Pregunta

I used to have a Wordpress custom post type, actually had a few, that were 'accidentally' deleted during some recent server problems.

Each one (custom post type) only had a number of posts attributed to it, so I decided not to go through the bother of recreating them and repopulating them, but instead decide to just try and 'forward' any of these URL requests to my main blog, imjustcreative.com/blog/

Obviously I'm seeing some 404's being generated as these posts did get indexed, and they are being requested on time-to-time. So I'm simply trying to tidy up these loose ends.
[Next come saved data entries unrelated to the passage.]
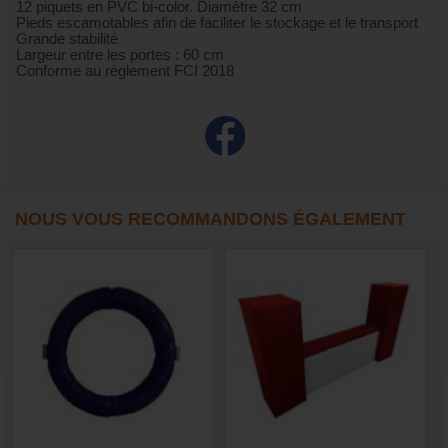
12 piquets en PVC bi-color. Diamètre 32 cm
Pieds escamotables afin de faciliter le stockage et le transport
Grande stabilité
Largeur entre les portes : 60 cm
Conforme au règlement FCI 2018
NOUS VOUS RECOMMANDONS ÉGALEMENT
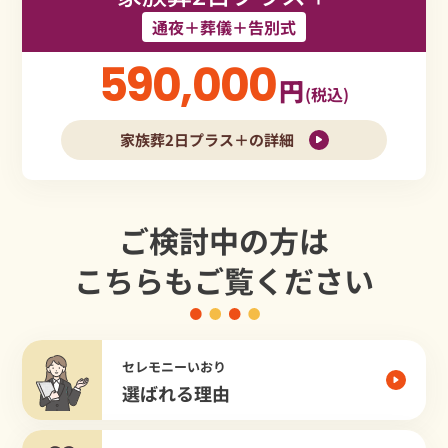
通夜＋葬儀＋告別式
590,000
円
(税込)
家族葬2日プラス＋の詳細
ご検討中の方は
こちらもご覧ください
セレモニーいおり
選ばれる理由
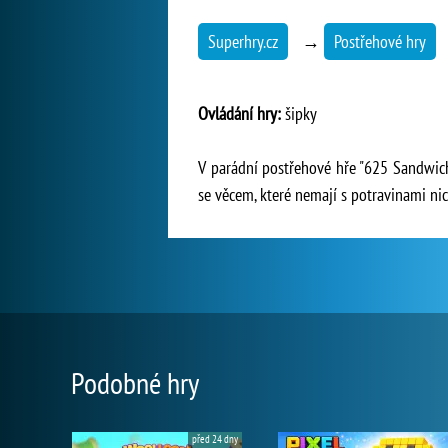
Superhry.cz
→
Postřehové hry
Ovládání hry:
šipky
V parádní postřehové hře "625 Sandwich 
se věcem, které nemají s potravinami ni
Podobné hry
před 24 dny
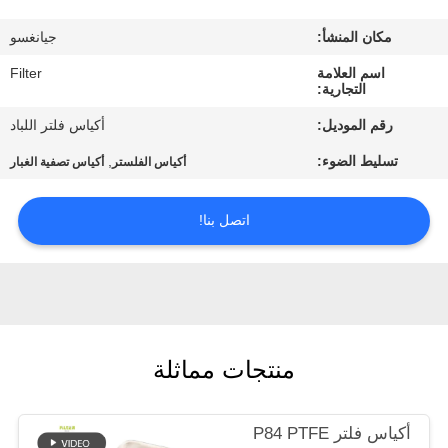
مكان المنشأ:
جيانغسو
مراقبة
اسم العلامة
Filter
الجودة
التجارية:
رقم الموديل:
أكياس فلتر اللباد
اتصل
تسليط الضوء:
,
أكياس الفلستر
أكياس تصفية الغبار
بنا
اتصل بنا!
أخبار
اطلب
اقتباس
منتجات مماثلة
خريطة
أكياس فلتر P84 PTFE
الموقع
What would be the most efficient way to ensure that any URL request that starts with: imjustcreative/linkedlist/ but does contain the actual post string after, of which there are a few, for example: imjustcreative/linkedlist/awesome-post can be redirected back to a the single blog index url, instead of popping up a 404.

So if I'm seeing: http://imjustcreative.com/linkedlist/blah-blah and http://imjustcreative.com/linkedlist/blahblachnom coming up as 404's, rather than creating individual post redirects imjustcreative.com/blog/ is there a way to simply state that any thing includes with imjustcreative.com/linkedlist/ and regardless of what post title comes after is picked up by a single redirect?

¿Fue útil?

Solución

You can put this rule in your htaccess (which should be in document root folder in this case) right after RewriteEngine on

RewriteRule ^/?linkedlist/ /blog/ [R=301,L]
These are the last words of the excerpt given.